*Prompt*
Go through the data and retrieve each line that includes the string "Bank".

*Available data*
'''
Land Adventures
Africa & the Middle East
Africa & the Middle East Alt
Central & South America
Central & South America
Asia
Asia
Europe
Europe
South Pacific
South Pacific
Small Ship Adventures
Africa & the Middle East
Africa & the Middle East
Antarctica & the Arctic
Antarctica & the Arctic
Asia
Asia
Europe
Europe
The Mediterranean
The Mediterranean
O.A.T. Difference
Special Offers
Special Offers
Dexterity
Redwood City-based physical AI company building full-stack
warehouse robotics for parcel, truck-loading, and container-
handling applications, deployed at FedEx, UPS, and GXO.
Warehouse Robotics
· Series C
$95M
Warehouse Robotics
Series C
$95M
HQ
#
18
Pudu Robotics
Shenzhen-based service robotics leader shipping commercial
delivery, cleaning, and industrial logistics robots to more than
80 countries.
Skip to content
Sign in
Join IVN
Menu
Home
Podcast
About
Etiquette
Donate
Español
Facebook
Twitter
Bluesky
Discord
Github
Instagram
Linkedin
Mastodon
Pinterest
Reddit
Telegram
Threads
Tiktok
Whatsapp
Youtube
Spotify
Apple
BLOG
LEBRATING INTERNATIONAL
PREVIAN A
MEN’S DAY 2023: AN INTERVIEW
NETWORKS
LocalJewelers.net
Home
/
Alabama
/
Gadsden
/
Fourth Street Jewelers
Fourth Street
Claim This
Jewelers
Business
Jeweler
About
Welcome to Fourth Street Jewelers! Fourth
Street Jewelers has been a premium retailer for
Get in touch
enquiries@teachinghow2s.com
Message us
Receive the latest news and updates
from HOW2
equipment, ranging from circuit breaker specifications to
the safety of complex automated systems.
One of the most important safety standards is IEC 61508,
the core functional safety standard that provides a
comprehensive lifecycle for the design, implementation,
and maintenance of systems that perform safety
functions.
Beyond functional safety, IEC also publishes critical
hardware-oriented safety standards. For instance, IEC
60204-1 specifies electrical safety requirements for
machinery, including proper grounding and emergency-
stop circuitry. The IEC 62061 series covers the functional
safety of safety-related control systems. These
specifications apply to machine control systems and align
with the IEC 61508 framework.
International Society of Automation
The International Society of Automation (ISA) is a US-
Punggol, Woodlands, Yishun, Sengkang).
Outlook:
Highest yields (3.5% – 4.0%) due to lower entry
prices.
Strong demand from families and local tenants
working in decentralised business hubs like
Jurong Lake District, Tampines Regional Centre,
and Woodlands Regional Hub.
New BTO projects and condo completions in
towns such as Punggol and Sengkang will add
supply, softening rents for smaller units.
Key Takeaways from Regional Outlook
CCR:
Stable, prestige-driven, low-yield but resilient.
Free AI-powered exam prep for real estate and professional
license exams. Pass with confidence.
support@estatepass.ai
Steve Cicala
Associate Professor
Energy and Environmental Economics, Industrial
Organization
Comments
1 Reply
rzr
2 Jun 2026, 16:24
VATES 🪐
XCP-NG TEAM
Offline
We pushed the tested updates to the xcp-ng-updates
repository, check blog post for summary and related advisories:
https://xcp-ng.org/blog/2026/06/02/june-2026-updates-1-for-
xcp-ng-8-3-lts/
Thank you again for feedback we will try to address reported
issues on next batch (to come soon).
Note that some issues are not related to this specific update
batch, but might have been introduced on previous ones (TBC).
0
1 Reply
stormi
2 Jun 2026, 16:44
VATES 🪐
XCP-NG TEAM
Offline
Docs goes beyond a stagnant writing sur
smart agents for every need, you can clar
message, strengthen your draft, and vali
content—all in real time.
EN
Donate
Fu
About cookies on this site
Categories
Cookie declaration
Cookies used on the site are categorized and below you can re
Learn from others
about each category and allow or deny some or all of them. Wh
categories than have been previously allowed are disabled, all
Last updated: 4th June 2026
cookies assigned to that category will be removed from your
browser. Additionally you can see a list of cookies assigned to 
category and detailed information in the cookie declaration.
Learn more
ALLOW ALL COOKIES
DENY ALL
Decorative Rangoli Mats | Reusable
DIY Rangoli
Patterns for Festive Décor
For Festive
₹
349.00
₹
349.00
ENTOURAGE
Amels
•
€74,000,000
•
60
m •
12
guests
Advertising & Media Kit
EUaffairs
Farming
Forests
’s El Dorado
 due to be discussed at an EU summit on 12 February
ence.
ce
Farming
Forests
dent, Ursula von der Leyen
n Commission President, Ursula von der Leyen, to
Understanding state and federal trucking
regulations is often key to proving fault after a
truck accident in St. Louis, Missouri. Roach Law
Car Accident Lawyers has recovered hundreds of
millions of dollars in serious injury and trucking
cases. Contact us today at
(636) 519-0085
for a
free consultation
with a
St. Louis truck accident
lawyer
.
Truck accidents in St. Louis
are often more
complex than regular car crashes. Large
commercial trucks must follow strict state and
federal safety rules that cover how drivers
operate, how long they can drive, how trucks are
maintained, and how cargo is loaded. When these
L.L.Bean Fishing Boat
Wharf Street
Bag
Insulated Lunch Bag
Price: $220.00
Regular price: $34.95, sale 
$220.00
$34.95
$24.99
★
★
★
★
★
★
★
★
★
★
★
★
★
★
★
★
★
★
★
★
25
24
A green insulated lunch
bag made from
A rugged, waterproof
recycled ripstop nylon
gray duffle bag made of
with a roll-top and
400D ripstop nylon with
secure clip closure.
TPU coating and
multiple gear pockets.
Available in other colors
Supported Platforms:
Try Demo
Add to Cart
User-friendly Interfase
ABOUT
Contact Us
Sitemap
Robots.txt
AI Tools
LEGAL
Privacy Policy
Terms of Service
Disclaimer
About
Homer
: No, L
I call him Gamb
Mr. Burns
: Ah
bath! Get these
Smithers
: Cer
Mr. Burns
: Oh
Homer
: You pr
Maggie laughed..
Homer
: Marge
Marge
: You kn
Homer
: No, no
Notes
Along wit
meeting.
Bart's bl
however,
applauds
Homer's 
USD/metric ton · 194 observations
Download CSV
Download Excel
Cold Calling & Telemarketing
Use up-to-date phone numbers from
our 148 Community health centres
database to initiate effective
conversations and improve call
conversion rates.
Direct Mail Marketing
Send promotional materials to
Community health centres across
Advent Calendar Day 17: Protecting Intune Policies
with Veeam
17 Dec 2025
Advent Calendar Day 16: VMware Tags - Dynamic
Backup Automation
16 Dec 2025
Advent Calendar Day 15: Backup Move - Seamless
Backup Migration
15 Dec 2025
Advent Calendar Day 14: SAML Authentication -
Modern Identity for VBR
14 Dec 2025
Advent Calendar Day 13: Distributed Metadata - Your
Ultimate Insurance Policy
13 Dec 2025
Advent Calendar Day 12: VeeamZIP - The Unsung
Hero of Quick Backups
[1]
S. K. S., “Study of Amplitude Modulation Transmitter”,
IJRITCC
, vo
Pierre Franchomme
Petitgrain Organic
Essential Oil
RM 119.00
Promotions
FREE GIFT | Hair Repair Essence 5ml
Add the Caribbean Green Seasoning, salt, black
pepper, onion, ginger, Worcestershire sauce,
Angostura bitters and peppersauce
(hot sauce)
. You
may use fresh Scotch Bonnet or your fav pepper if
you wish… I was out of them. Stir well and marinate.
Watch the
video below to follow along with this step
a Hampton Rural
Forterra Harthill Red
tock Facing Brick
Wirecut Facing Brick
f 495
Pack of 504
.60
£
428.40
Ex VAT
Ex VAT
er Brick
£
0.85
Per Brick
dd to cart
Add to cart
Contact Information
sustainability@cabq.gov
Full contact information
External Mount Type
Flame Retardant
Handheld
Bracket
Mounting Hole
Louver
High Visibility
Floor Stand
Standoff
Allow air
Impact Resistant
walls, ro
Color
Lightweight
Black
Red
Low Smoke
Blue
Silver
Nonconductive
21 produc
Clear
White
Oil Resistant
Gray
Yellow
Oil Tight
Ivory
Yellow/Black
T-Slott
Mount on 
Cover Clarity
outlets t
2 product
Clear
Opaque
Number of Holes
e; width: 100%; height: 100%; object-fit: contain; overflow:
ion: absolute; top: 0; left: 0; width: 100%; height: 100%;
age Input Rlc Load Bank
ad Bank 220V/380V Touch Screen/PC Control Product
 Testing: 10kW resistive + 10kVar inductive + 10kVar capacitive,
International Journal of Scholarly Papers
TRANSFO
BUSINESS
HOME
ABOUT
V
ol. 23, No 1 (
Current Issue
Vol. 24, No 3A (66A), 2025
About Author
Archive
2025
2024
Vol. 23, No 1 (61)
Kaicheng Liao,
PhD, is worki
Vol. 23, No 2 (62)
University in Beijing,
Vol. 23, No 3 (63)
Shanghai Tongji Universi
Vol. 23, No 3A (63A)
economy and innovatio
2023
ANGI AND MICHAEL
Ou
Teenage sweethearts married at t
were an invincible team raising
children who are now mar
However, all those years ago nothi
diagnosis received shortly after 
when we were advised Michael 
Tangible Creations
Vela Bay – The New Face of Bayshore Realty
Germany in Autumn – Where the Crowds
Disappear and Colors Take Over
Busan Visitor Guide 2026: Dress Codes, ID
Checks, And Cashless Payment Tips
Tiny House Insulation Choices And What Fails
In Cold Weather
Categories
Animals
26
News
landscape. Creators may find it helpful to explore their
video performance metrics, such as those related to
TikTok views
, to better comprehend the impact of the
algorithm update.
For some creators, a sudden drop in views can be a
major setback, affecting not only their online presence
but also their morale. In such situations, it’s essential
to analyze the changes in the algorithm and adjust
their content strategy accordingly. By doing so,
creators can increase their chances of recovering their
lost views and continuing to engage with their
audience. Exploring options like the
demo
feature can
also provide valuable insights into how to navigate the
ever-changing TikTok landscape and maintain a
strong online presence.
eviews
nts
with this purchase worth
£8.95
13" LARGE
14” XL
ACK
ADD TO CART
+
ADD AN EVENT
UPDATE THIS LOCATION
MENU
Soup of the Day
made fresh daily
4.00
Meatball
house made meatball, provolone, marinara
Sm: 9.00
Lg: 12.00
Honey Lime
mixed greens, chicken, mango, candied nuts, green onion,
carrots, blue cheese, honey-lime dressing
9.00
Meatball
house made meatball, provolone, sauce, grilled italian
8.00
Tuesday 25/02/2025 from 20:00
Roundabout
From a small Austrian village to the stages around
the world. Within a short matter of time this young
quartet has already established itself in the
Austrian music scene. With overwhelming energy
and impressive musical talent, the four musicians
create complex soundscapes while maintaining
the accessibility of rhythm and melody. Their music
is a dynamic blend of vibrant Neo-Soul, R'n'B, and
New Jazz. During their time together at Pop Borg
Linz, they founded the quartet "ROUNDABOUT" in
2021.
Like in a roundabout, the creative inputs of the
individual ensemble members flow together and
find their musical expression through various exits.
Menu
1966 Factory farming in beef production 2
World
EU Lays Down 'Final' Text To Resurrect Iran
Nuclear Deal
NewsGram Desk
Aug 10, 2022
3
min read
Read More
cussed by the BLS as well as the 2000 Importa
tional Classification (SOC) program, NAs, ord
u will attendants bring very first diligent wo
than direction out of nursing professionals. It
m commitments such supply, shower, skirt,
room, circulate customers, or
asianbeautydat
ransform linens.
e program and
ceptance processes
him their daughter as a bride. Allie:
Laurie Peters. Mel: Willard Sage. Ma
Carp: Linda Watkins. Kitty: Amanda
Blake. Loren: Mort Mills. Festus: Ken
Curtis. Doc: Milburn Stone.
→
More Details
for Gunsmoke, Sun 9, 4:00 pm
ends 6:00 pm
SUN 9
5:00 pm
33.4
'''
*Your response*
age Input Rlc Load Bank
ad Bank 220V/380V Touch Screen/PC Control Product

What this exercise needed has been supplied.